I've had a huge crush on my co worker for the last 2yrs. Over the summer, she lost a lot of weight and is now even more attractive. She told me that she hates how guys are hitting on her now only because she is thinner, so how do I ask her out without seeming like one of those guys?

Just take it slowly. Be honest with her and tell her that you don't want her to think that you are hitting on her, but that you really are interested. Add that she can talk to you about what is going on. Validate her feelings by telling her that you have observed exactly what she is talking about.

When ever me an d my bf go out his mother texts him. I’m 18 and he’s 19. He doesn’t act like a mama’s boy, but … I’m just saying. How do I politely stop her?

Try talking to your bf about it. He needs to step up and set limits with her. He should also shut his phone off.

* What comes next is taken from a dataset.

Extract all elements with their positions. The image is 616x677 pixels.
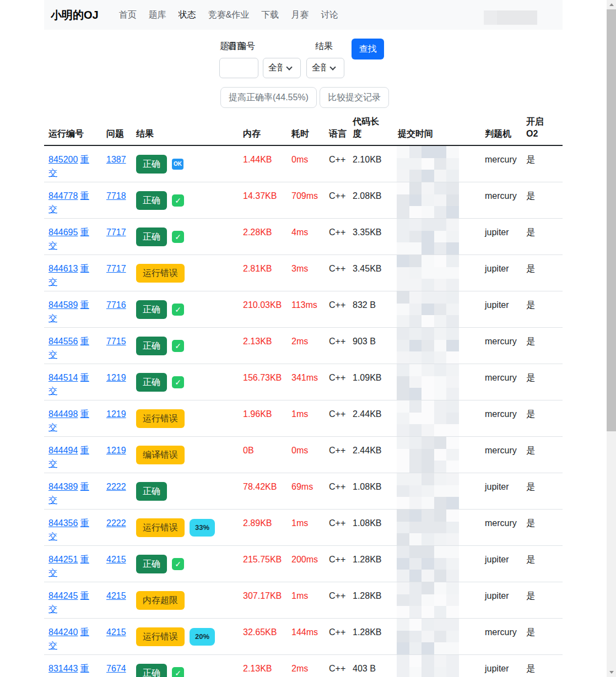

That way you don't have to deal with any of her stuff. That's a temporary solution, but it will lead to a bigger solution.

How much am I supposed to spend on my gf for Valentine’s Day? Is there a standard amount?

Don't put yourself in debt. Definitely get something but only what you can afford. There is no standard amount. Valentine's Day is one of our favorites since that's the day that I proposed to my wife. All I could afford was a card and a flower. I've made up for that since.

My gf’s father is a really scary dude. I’m intimidated every time I go over to her house. She says he just looks scary but I feel like one mistake and he’s coming after me. What do other guys do

Find out from your gf what he is most interested in and then look it up and get information. You then have a good basis for talking with him. That will break down the walls and make you feel more comfortable. It's perfectly natural to be intimidated by a gf's father since he is likely to be very protective over his daughter. I know because I was that scary dude.

My go’s little bro is really obnoxious. I’ve tried just being friendly but he follows us wherever we go. He is 14 and we are 17. It pisses my gf off too and her parents won’t do anything about it. Idea?

Since her parents won't do anything about it, the best thing to do is just not be around him. Pick up your gf, be polite and say hello to everyone, and then leave. Eventually, her parents may ask why the two of you are never around, and then you can tell them.

I feel like my go’s parents don’t feel I’m good enough for her. We are both in our first year of college, and I’m a good student. How do I convince them I’m okay. It really bugs me.

You don't need to convince anyone. You just need to be yourself. If you try to be someone you are not, it will just blow up in your face. Your gf is going to have to make a decision as to how she feels. If she still wants to have you as her bf, she needs to talk with her parents. Otherwise you just need to move on.

How do I get over my bf cheating on me?

Cheating is one of the hardest issues to get through in any relationship, even if you break off the relationship. Time alone does not diminish the feelings. It creates all kinds of emotions: How could I be so stupid; I'm so angry; I'm so sad; I never want to be in a relationship again; etc. Time will help, but it will also help to talk with someone who can help you process your feelings, and that's not just your friends. Short term therapy will definitely help.